§ **Instructions for the task**: Print out each record below, unaltered and complete, without its images.

Data excerpts
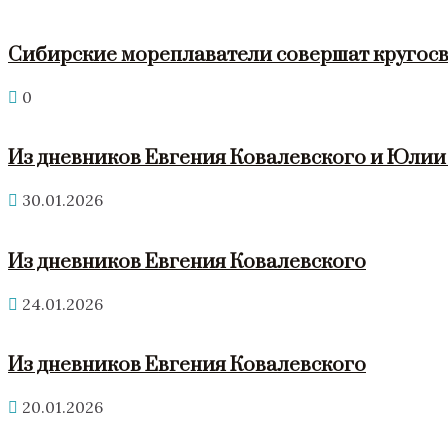
Сибирские мореплаватели совершат кругосв
0
Из дневников Евгения Ковалевского и Юли
30.01.2026
Из дневников Евгения Ковалевского
24.01.2026
Из дневников Евгения Ковалевского
20.01.2026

§ **Written reply**:
Сибирские мореплаватели совершат кругосв
0
Из дневников Евгения Ковалевского и Юли
30.01.2026
Из дневников Евгения Ковалевского
24.01.2026
Из дневников Евгения Ковалевского
20.01.2026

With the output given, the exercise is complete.